__The problem__
Copy each line below as it stands, but skip any picture it contains.

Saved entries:
──────────

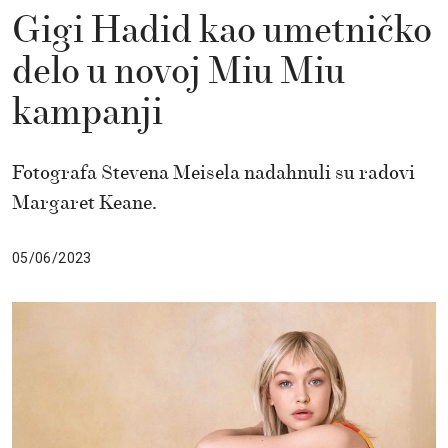
Gigi Hadid kao umetničko
delo u novoj Miu Miu
kampanji
Fotografa Stevena Meisela nadahnuli su radovi
Margaret Keane.
05/06/2023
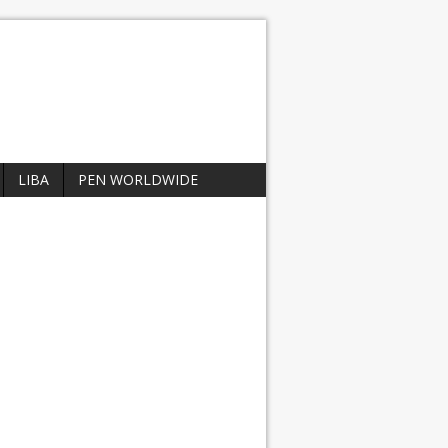
LIBA
PEN WORLDWIDE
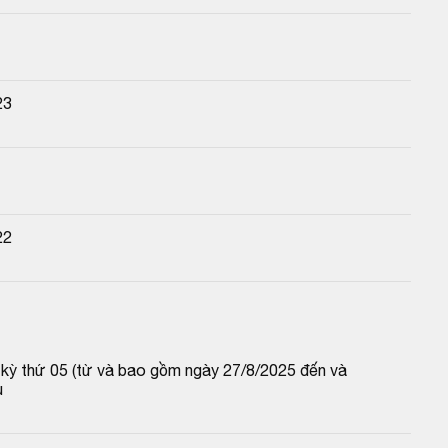
23
22
p kỳ thứ 05 (từ và bao gồm ngày 27/8/2025 đến và 
u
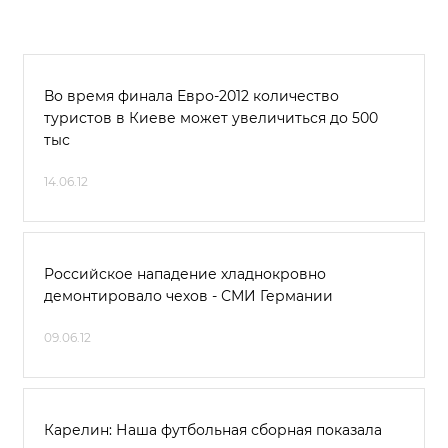
Во время финала Евро-2012 количество
туристов в Киеве может увеличиться до 500
тыс
14.06.12
Российское нападение хладнокровно
демонтировало чехов - СМИ Германии
09.06.12
Карелин: Наша футбольная сборная показала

──────────

__Response__
Gigi Hadid kao umetničko
delo u novoj Miu Miu
kampanji
Fotografa Stevena Meisela nadahnuli su radovi
Margaret Keane.
05/06/2023
LIBA
PEN WORLDWIDE
23
22
p kỳ thứ 05 (từ và bao gồm ngày 27/8/2025 đến và 
u
Во время финала Евро-2012 количество
туристов в Киеве может увеличиться до 500
тыс
14.06.12
Российское нападение хладнокровно
демонтировало чехов - СМИ Германии
09.06.12
Карелин: Наша футбольная сборная показала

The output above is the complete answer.